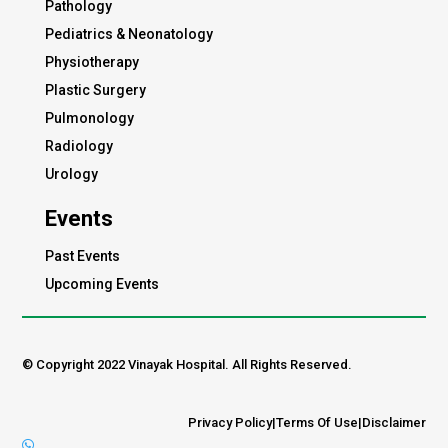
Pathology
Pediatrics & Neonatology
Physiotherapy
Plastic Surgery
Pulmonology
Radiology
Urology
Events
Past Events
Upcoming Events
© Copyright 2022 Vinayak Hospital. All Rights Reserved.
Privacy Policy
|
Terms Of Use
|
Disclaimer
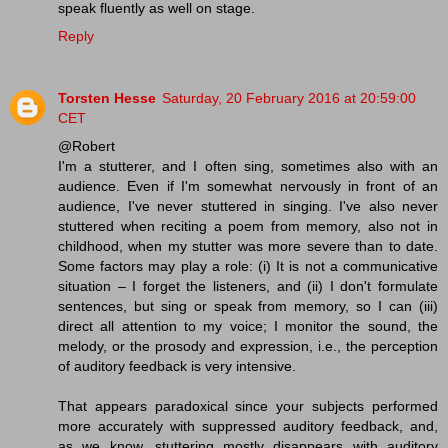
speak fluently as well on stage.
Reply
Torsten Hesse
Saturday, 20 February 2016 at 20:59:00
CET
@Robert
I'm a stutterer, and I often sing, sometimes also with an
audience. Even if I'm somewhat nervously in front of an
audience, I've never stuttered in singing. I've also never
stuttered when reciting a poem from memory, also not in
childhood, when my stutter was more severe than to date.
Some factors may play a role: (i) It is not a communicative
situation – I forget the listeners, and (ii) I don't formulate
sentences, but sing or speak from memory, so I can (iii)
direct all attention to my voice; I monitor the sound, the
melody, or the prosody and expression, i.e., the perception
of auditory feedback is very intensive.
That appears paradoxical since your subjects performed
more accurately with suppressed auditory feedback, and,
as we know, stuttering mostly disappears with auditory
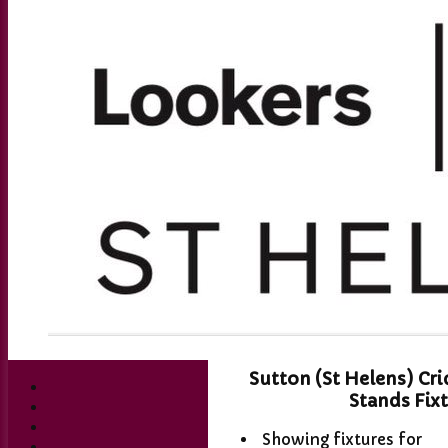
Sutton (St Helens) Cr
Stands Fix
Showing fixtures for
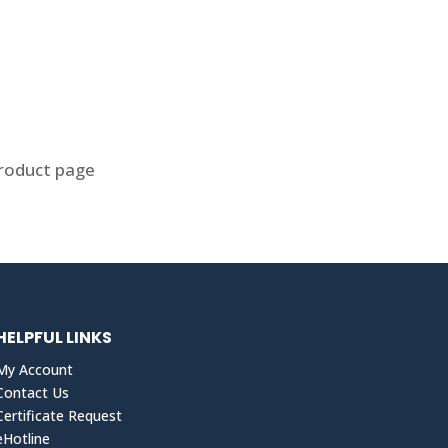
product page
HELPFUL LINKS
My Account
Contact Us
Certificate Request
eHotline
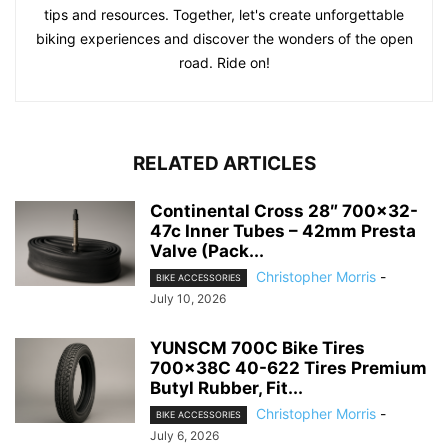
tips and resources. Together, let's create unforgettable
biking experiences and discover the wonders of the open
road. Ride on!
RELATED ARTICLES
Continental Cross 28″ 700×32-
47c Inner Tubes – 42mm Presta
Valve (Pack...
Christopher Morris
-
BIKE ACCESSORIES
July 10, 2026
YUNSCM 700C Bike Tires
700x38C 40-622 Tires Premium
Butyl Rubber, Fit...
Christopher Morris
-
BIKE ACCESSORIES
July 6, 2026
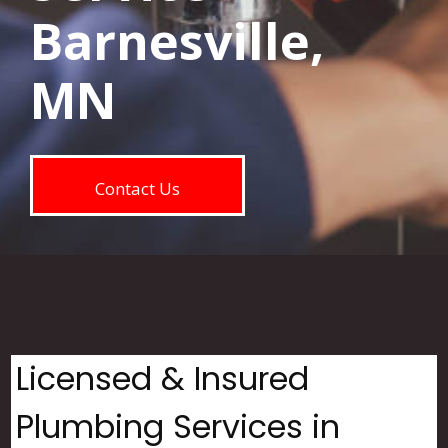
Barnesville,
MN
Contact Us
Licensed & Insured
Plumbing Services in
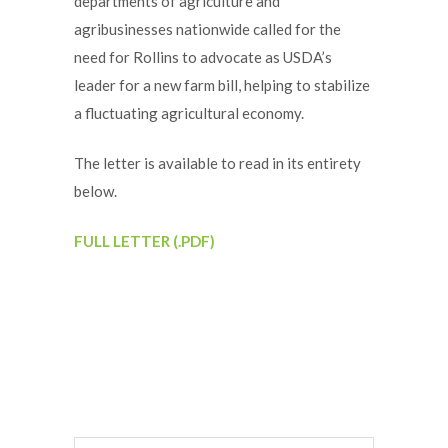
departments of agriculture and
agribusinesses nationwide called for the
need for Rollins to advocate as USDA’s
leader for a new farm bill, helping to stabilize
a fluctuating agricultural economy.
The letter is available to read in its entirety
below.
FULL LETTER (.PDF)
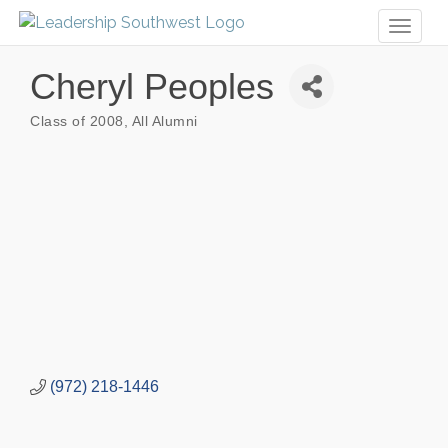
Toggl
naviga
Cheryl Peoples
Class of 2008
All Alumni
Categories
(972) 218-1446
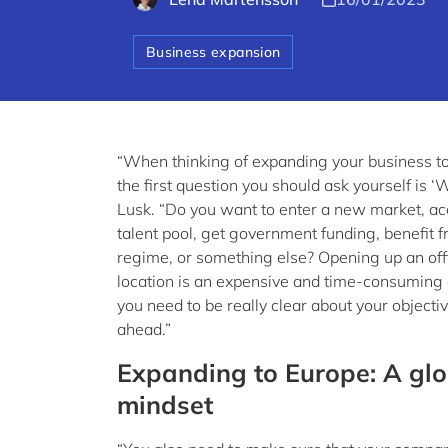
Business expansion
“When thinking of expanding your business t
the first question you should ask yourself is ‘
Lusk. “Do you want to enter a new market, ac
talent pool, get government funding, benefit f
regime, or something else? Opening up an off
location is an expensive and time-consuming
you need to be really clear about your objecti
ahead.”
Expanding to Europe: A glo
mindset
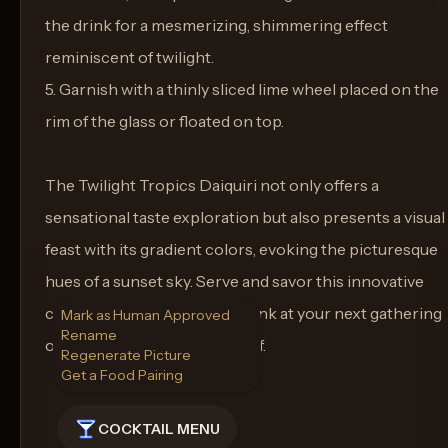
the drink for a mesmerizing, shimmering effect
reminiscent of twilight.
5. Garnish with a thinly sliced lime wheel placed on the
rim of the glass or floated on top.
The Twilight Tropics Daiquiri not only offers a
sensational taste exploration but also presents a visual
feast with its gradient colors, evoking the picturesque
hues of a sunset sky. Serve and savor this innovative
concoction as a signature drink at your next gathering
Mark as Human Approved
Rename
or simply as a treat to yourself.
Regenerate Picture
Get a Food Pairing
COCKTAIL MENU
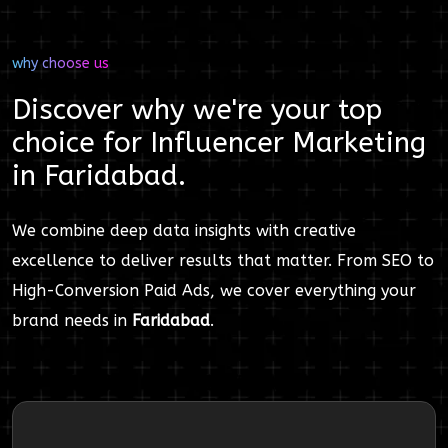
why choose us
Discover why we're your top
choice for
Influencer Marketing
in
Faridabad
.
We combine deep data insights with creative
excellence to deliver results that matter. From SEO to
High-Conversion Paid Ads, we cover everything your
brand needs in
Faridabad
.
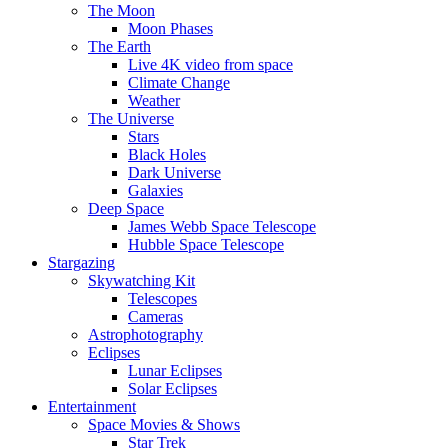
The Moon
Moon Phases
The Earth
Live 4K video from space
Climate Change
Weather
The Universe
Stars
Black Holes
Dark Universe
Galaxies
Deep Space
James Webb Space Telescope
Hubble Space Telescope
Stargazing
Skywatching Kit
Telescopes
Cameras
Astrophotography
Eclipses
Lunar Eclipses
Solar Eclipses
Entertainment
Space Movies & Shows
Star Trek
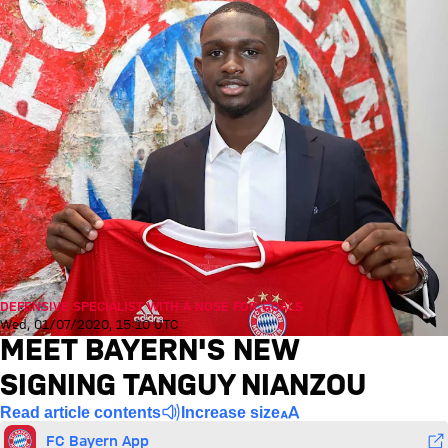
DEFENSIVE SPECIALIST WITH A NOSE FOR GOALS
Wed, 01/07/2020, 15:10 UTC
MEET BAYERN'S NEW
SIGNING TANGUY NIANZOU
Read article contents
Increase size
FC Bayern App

* [Exercise goal]:
Report every line from the listing above where the string "also" can be found.

* [Answer for the task]:
I'm a stutterer, and I often sing, sometimes also with an
audience, I've never stuttered in singing. I've also never
stuttered when reciting a poem from memory, also not in
sensational taste exploration but also presents a visual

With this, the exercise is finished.